YOUR OBJECTIVE » For the entries below, repeat exactly each line starting with the one that contains "s’appeler autrement !)" and going on through the one that contains "Windows / Linux / Mac OS", and no others.

DATA FOR THIS EXERCISE »
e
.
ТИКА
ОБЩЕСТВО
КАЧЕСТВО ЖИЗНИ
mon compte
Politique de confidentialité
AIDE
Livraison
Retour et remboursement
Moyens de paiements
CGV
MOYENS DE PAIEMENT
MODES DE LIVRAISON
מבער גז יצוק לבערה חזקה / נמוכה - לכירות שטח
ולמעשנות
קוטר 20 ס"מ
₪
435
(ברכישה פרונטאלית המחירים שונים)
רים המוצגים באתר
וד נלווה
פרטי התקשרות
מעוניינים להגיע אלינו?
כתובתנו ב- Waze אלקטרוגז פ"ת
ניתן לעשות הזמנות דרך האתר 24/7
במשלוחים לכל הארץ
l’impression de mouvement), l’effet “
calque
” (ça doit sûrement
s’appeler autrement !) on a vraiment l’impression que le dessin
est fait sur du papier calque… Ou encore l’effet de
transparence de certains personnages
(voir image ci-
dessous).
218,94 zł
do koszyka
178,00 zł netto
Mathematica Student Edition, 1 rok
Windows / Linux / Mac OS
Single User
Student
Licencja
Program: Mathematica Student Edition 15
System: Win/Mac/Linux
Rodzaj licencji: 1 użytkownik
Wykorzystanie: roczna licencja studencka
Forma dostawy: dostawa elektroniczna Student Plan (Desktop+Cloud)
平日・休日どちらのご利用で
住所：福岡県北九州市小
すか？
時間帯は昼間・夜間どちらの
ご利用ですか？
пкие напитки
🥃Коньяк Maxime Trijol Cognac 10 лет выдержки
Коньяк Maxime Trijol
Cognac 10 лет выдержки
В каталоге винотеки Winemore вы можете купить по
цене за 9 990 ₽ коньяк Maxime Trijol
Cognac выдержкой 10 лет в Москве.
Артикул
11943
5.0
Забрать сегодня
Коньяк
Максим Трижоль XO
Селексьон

RESPONSE »
s’appeler autrement !) on a vraiment l’impression que le dessin
est fait sur du papier calque… Ou encore l’effet de
transparence de certains personnages
(voir image ci-
dessous).
218,94 zł
do koszyka
178,00 zł netto
Mathematica Student Edition, 1 rok
Windows / Linux / Mac OS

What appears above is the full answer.